## INSTRUCTIONS TO FOLLOW
Output the opening lines of the records exactly. End with the line that contains "erformance standards.".

(Records from a data collection)
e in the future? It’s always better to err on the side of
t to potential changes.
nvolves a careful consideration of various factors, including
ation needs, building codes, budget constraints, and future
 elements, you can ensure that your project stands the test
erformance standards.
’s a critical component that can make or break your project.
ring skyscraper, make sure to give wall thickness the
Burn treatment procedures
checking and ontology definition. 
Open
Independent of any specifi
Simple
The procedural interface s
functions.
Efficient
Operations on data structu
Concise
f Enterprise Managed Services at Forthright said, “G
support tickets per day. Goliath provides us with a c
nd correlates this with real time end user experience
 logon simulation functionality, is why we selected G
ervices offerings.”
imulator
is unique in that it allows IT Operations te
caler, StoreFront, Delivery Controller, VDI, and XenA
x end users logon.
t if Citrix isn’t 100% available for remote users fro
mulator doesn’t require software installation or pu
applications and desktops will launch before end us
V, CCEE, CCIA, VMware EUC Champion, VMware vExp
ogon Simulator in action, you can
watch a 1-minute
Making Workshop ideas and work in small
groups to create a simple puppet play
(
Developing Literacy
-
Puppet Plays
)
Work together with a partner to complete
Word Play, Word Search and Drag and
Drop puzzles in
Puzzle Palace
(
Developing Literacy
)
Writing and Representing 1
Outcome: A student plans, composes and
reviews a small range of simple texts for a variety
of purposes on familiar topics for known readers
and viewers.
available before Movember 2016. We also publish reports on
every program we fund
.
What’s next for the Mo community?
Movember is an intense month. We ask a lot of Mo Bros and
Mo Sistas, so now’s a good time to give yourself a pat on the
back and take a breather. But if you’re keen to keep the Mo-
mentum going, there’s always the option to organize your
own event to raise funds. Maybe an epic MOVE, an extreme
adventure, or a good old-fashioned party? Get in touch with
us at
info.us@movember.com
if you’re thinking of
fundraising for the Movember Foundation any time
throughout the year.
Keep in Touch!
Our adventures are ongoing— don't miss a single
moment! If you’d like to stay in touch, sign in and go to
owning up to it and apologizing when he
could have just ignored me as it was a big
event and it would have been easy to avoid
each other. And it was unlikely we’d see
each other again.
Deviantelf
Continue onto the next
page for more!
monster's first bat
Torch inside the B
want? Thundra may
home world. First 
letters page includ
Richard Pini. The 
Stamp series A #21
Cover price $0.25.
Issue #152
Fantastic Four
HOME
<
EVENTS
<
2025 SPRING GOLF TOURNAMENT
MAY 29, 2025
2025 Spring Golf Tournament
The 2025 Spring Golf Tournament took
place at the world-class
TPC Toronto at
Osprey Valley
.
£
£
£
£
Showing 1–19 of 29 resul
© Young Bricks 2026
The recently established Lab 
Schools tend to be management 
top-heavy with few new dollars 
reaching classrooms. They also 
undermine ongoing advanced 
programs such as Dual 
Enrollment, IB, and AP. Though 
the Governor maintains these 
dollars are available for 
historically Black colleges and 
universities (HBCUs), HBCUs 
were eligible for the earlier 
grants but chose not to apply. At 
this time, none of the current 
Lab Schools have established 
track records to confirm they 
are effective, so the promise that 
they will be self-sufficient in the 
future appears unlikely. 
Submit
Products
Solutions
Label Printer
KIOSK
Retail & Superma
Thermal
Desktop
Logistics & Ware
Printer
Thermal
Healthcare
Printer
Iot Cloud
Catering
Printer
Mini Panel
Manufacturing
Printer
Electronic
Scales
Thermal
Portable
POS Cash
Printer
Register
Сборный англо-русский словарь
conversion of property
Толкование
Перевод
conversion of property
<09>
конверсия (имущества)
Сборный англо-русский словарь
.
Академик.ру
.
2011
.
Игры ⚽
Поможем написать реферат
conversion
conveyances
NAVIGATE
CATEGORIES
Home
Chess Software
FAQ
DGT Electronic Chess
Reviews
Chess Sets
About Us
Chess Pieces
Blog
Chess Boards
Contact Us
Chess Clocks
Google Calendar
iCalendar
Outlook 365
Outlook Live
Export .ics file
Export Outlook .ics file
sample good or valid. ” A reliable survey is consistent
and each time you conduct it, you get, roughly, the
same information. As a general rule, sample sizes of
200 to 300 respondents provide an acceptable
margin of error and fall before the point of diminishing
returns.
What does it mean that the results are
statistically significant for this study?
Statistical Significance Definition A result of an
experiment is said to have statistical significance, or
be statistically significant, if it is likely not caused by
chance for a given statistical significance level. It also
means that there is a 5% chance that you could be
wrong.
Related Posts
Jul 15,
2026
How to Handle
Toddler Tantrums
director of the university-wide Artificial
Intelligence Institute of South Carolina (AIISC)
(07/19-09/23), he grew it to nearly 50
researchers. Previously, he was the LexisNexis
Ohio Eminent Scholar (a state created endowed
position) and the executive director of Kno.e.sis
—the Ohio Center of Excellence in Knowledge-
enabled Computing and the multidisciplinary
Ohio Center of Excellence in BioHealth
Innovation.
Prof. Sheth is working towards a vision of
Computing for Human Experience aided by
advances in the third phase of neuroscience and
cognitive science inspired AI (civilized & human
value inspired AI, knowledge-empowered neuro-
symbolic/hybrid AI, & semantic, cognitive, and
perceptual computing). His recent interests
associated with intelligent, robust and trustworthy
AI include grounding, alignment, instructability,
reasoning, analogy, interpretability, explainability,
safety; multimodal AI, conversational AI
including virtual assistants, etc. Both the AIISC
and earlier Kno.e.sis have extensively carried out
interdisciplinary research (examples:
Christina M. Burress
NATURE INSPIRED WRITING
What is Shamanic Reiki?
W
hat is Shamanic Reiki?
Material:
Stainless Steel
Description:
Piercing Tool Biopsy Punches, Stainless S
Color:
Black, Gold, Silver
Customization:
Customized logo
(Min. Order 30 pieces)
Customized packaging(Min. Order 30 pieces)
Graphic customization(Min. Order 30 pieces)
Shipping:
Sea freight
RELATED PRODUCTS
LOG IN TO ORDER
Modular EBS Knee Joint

## YOUR RESPONSE
e in the future? It’s always better to err on the side of
t to potential changes.
nvolves a careful consideration of various factors, including
ation needs, building codes, budget constraints, and future
 elements, you can ensure that your project stands the test
erformance standards.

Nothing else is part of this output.